Walk-through: Dataset hosting on GIN

In this walkthrough, we will use DataLad Gooey to create a dataset, save it contents, and publish it to GIN (G-Node Infrastructure).

Prerequisites

In order to use GIN for hosting and sharing your datasets, you need to:

  • Register a GIN account;

  • add a personal access token to your GIN account (for creation of repositories with DataLad);

  • add an SSH key to your GIN account (for uploading annexed contents).

Follow the instructions on GIN to do so.

If you need to generate an SSH key pair and want to stay in the world of graphical interfaces, we recommend using PuTTYgen for this purpose. Your private key needs to be placed in the .ssh folder in your home directory for it to be picked up correctly.

Create a dataset

Let's assume that we are starting with an existing folder which already has some content, but is not yet a DataLad dataset.
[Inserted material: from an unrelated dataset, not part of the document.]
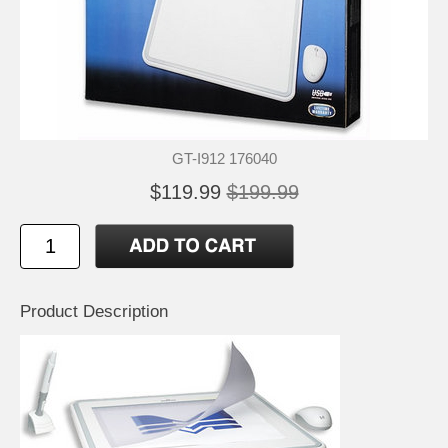
GT-I912 176040
$119.99
$199.99
Product Description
Let's open the DataLad Gooey and set a base directory to our folder, or its parent directory.

Our first operation is to to create a DataLad dataset. For this, right-click your folder and select Directory commandsCreate a dataset. This will populate the Command tab on the right with options for the selected command. The first value (Create at) is already populated, since we used right-click to issue the command. We leave Dataset with file annex checked (default), and Register in superdataset not set (default). In this example we want to configure our dataset to annex binary, but not text files. To do so, select text2git from the list of Configuration procedure(s) and click Add. Finally, check the OK if target directory not empty to enforce dataset creation out of a non-empty folder. With the options selected, click OK.

_images/created.png

Save the contents

Right-click the newly created dataset, and select Dataset commandsSave the state in a dataset. Parameters required for the Save command should appear in the Command tab. Fill in the Description of change (this is the commit message associated with the save). Leave all other fields default (note: Do not put files in annex is greyed out, not checked, i.e. it has no value). Here, we are saving all files at once, but if we wanted we could limit the save operation to selected files, or trigger it by clicking on a specific file. Once ready, click OK.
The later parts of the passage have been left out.